Because we are dealing with money we are using the decimal type rather than a float. See the documentation for more.

So what happens if this conversion fails?

Data Load Validation

The TypingTransformation silently adds an addition field to each row called _errors which holds an array of data conversion failures - if any exist - so that each row can be parsed and multiple issues collected. If a data conversion issue exists then the field name and a human readable message will be pushed into that array and the value will be set to null for that field:

For example:

+-------------------+-------------------+--------------------------------------------------------------------------------------------------------------------------------------------------------------------------------------------------------------------------------------------------------------------+
|startTime          |endTime            |_errors                                                                                                                                                                                                                                                             |
+-------------------+-------------------+--------------------------------------------------------------------------------------------------------------------------------------------------------------------------------------------------------------------------------------------------------------------+
|2018-09-26 17:17:43|2018-09-27 17:17:43|[]                                                                                                                                                                                                                                                                  |
|2018-09-25 18:25:51|2018-09-26 18:25:51|[]                                                                                                                                                                                                                                                                  |
|null               |2018-03-01 12:16:40|[[startTime, Unable to convert '2018-02-30 01:16:40' to timestamp using formatters ['uuuu-MM-dd HH:mm:ss'] and timezone 'UTC']]                                                                                                                                     |
|null               |null               |[[startTime, Unable to convert '28 February 2018 01:16:40' to timestamp using formatters ['uuuu-MM-dd HH:mm:ss'] and timezone 'UTC'], [endTime, Unable to convert '2018-03-2018 01:16:40' to timestamp using formatters ['uuuu-MM-dd HH:mm:ss'] and timezone 'UTC']]|
+-------------------+-------------------+--------------------------------------------------------------------------------------------------------------------------------------------------------------------------------------------------------------------------------------------------------------------+

If you have specified that the field cannot be null via "nullable": false then the job will fail at this point with an appropriate error message.

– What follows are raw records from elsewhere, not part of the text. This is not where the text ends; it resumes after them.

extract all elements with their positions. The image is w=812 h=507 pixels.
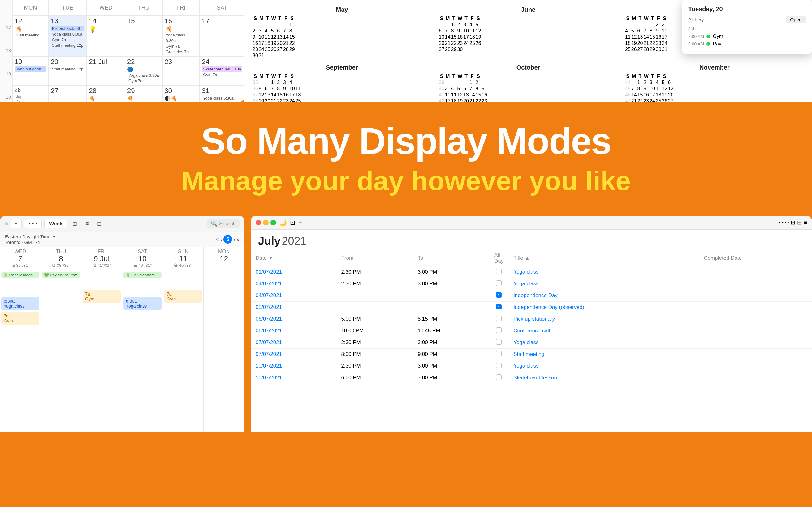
week-tab-grid[interactable]: ⊞ (70, 219, 80, 229)
layout-button[interactable]: ⊡ (290, 219, 295, 226)
week-col-sun: 7a Gym (163, 270, 204, 432)
cal-day-19[interactable]: 19 John out of off... (12, 56, 49, 85)
dot-view-btn[interactable]: • (778, 219, 780, 226)
week-col-mon (204, 270, 245, 432)
mini-cal-sep: September SMTWTFS 351234 36567891011 371… (252, 64, 432, 102)
cal-day-28[interactable]: 28 🍕 Yoga class 6:30a Gym 7a Staff meeti… (87, 85, 125, 102)
week-toolbar: • • • • Week ⊞ ≡ ⊡ 🔍 Search (0, 216, 245, 232)
week-col-sat: 🔋 Call cleaners 6:30a Yoga class (122, 270, 163, 432)
week-tab-list[interactable]: ≡ (82, 219, 92, 229)
cal-day-29[interactable]: 29 🍕 Family vacation (125, 85, 162, 102)
next-month-button[interactable]: » (237, 236, 240, 243)
today-badge[interactable]: 6 (223, 235, 232, 243)
cal-day-17[interactable]: 17 (200, 15, 245, 56)
week-body: 🔋 Renew maga... 6:30a Yoga class 7a Gym … (0, 270, 245, 432)
close-button[interactable] (256, 220, 261, 225)
cal-day-23[interactable]: 23 (162, 56, 200, 85)
week-event-gym-sun[interactable]: 7a Gym (164, 290, 202, 303)
add-button[interactable]: + (298, 219, 302, 226)
maximize-button[interactable] (270, 220, 276, 225)
week-event-yoga-sat[interactable]: 6:30a Yoga class (123, 297, 161, 311)
cal-day-16[interactable]: 16 🍕 Yoga class 6:30a Gym 7a Groceries 7… (162, 15, 200, 56)
table-row[interactable]: 10/07/2021 2:30 PM 3:00 PM Yoga class (251, 360, 812, 372)
week-day-wed: WED 7 🌤 39°/31° (0, 247, 41, 270)
week-nav-timezone: Eastern Daylight Time ▾ Toronto · GMT -4 (5, 234, 55, 245)
week-day-fri: FRI 9 Jul 🌤 41°/31° (82, 247, 122, 270)
cal-day-30[interactable]: 30 🌓🍕 Gym 7a (162, 85, 200, 102)
cal-day-21[interactable]: 21 Jul (87, 56, 125, 85)
table-row[interactable]: 05/07/2021 Independence Day (observed) (251, 301, 812, 313)
table-row[interactable]: 07/07/2021 2:30 PM 3:00 PM Yoga class (251, 337, 812, 348)
moon-button[interactable]: 🌙 (279, 219, 287, 226)
day-detail-popup: Tuesday, 20 All Day Open Joh... 7:00 AM … (682, 0, 812, 54)
week-event-cleaners[interactable]: 🔋 Call cleaners (123, 272, 161, 278)
list-toolbar: 🌙 ⊡ + • • • • ⊞ ⊟ ≡ (251, 216, 812, 230)
cal-day-20[interactable]: 20 Staff meeting 12p (49, 56, 87, 85)
prev-week-button[interactable]: ‹ (220, 236, 222, 243)
table-row[interactable]: 07/07/2021 8:00 PM 9:00 PM Staff meeting (251, 348, 812, 360)
table-row[interactable]: 06/07/2021 10:00 PM 10:45 PM Conference … (251, 325, 812, 337)
week-event-renew[interactable]: 🔋 Renew maga... (1, 272, 39, 278)
popup-title: Tuesday, 20 (688, 6, 806, 13)
week-days-header: WED 7 🌤 39°/31° THU 8 🌤 38°/30° FRI 9 Ju… (0, 247, 245, 270)
headline-text: So Many Display Modes (37, 121, 775, 161)
week-nav-controls[interactable]: « ‹ 6 › » (216, 235, 240, 243)
week-tab-split[interactable]: ⊡ (94, 219, 104, 229)
cal-day-24[interactable]: 24 Skateboard les... 10a Gym 7a (200, 56, 245, 85)
cal-day-31[interactable]: 31 Yoga class 6:30a (200, 85, 245, 102)
cal-header-sat: SAT (200, 0, 245, 15)
week-event-gym-fri[interactable]: 7a Gym (83, 290, 121, 303)
week-event-council[interactable]: 💚 Pay council tax (42, 272, 80, 278)
mini-cal-may-title: May (252, 6, 432, 13)
search-placeholder: Search (219, 221, 236, 227)
bottom-section: • • • • Week ⊞ ≡ ⊡ 🔍 Search Eastern Dayl… (0, 216, 812, 432)
cal-day-13[interactable]: 13 Project kick off Yoga class 6:30a Gym… (49, 15, 87, 56)
col-date[interactable]: Date ▼ (251, 250, 336, 267)
col-allday[interactable]: All Day (489, 250, 508, 267)
popup-event-2: 8:00 AM Pay ... (688, 41, 806, 47)
events-table: Date ▼ From To All Day Title ▲ Completed… (251, 250, 812, 384)
table-row[interactable]: 04/07/2021 Independence Day (251, 290, 812, 301)
month-calendar: 17 18 19 20 MON TUE WED THU FRI SAT 12 🍕… (0, 0, 245, 102)
week-col-fri: 7a Gym (82, 270, 122, 432)
cal-day-22[interactable]: 22 🔵 Yoga class 6:30a Gym 7a (125, 56, 162, 85)
col-completed[interactable]: Completed Date (699, 250, 812, 267)
week-tab-dots[interactable]: • • • (24, 219, 42, 228)
event-dot-green-2 (707, 42, 710, 46)
minimize-button[interactable] (263, 220, 269, 225)
week-nav-row: Eastern Daylight Time ▾ Toronto · GMT -4… (0, 232, 245, 247)
cal-day-15[interactable]: 15 (125, 15, 162, 56)
next-week-button[interactable]: › (233, 236, 235, 243)
table-row[interactable]: 10/07/2021 6:00 PM 7:00 PM Skateboard le… (251, 372, 812, 384)
cal-day-26[interactable]: 26 day 7a (12, 85, 49, 102)
week-day-sun: SUN 11 🌥 40°/33° (163, 247, 204, 270)
cal-day-14[interactable]: 14 💡 (87, 15, 125, 56)
week-event-yoga-wed[interactable]: 6:30a Yoga class (1, 297, 39, 311)
table-row[interactable]: 04/07/2021 2:30 PM 3:00 PM Yoga class (251, 278, 812, 290)
prev-month-button[interactable]: « (216, 236, 219, 243)
table-row[interactable]: 01/07/2021 2:30 PM 3:00 PM Yoga class (251, 266, 812, 278)
list-year: 2021 (282, 235, 307, 247)
week-search-box[interactable]: 🔍 Search (207, 219, 240, 228)
cal-grid-btn[interactable]: ⊟ (797, 219, 802, 226)
grid-view-btn[interactable]: ⊞ (791, 219, 795, 226)
cal-header-thu: THU (125, 0, 162, 15)
week-tab-week[interactable]: Week (44, 219, 67, 228)
cal-day-12[interactable]: 12 🍕 Staff meeting (12, 15, 49, 56)
cal-header-fri: FRI (162, 0, 200, 15)
col-to[interactable]: To (413, 250, 489, 267)
week-tab-dot[interactable]: • (10, 219, 22, 228)
week-day-sat: SAT 10 🌥 40°/31° (122, 247, 163, 270)
popup-open-button[interactable]: Open (786, 16, 806, 23)
list-view-btn[interactable]: ≡ (804, 219, 807, 226)
list-view-panel: 🌙 ⊡ + • • • • ⊞ ⊟ ≡ July 2021 Date ▼ Fro… (251, 216, 812, 432)
middle-section: So Many Display Modes Manage your day ho… (0, 102, 812, 216)
week-event-gym-wed[interactable]: 7a Gym (1, 312, 39, 325)
traffic-lights (256, 220, 276, 225)
col-from[interactable]: From (336, 250, 412, 267)
cal-day-27[interactable]: 27 (49, 85, 87, 102)
dots-view-btn[interactable]: • • • (782, 219, 789, 226)
col-title[interactable]: Title ▲ (508, 250, 699, 267)
mini-cal-nov: November SMTWTFS 44123456 4578910111213 … (624, 64, 805, 102)
table-row[interactable]: 06/07/2021 5:00 PM 5:15 PM Pick up stati… (251, 313, 812, 325)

If the job has been configured like above with all fields "nullable": true then the TypingTransform stage will complete but we will not be actually asserting that no errors are allowed. To add the ability to stop the job based on whether errors occured we can add a SQLValidate stage:

{
  "type": "SQLValidate",
  "name": "ensure no errors exist after data typing",
  "environments": ["production", "test"],
  "inputURI": ${ETL_CONF_BASE_URL}"/notebooks/0/sqlvalidate_errors.sql",            
  "sqlParams": {
      "table_name": "green_tripdata0"
  }
}

When this stage executes it is reading a file contained with the tutorial which contains:

SELECT
  SUM(error) = 0 AS valid
  ,TO_JSON(NAMED_STRUCT('count', COUNT(error), 'errors', SUM(error))) AS message
FROM (
  SELECT 
    CASE 
      WHEN SIZE(_errors) > 0 THEN 1 
      ELSE 0 
    END AS error 
  FROM ${table_name}
) input_table

The summary of what happens in this SQL statement is:

  • sum up the number of rows where the SIZE of the _errors array for each row is greater than 0. If the array is not empty then there must have been at least one error on that row (SIZE(_errors) > 0)
  • check that that sum of errors SUM(error) = 0 as a predicate so that the first field will return true if SUM(error) = 0 or false if SUM(error) != 0
  • as doing a count is visiting all rows anyway we can emit statistics so the output will be a json object that will be added to the logs. In this case we are logging a row count (COUNT(error)) and a count of rows with at least 1 error (SUM(error)) which will return something like {"count":57270,"errors":0}.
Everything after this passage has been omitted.